Valerie Wexler, an organizer with Stop Police Terror Project DC, an organization committed to “changing the system of racist, militarized policing in the nation’s capital” told The Appeal that, absent full defunding of police, the D.C. City Council must put in place laws that ban police chases and implement consequences for violating them. 

“Individual officers should be subject to severe penalties for violations, and if those violations actually lead to someone’s death they should be immediately fired and stripped of their pension,” she said. Refusing to enforce violations should result in a funding freeze, an independent investigation, and any legal fees or lawsuit settlements should be paid from the department’s budget, Wexler said. 

“And bans on practices like chasing need to only be the beginning. We also need bans on consent searches and must fully ban stop-and-frisk in D.C.,” Wexler added.

Abolitionists argue that police have never been, and are unlikely to ever be, accountable to the public because of their vast institutional power. 

“Our demand is no longer about the accountability of law enforcement.
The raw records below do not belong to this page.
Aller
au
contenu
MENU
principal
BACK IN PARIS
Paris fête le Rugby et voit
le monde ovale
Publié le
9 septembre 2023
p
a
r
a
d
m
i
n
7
Law enforcement is unable to be accountable,” Black Lives Matter co-founder Patrisse Cullors told Atlanta Black Star in May. “We must defund law enforcement and reimagine a world that relies on an economy of care versus an economy of punishment.” 

Philadelphia-based community activist Jondhi Harrell wrote recently that cities could designate park space for ATV riders or find other ways to honor this Black subculture rather than criminalize the activity.   

Until then, Black people, at risk of being brutalized, are left without recourse, Wexler said. 

“Karon had every reason to believe that being stopped by Sutton would put him in danger,” she said. “This is the reality and the choice that Black and brown members of our community face every day—don’t run and risk dying or run and risk dying, there is no safe option.”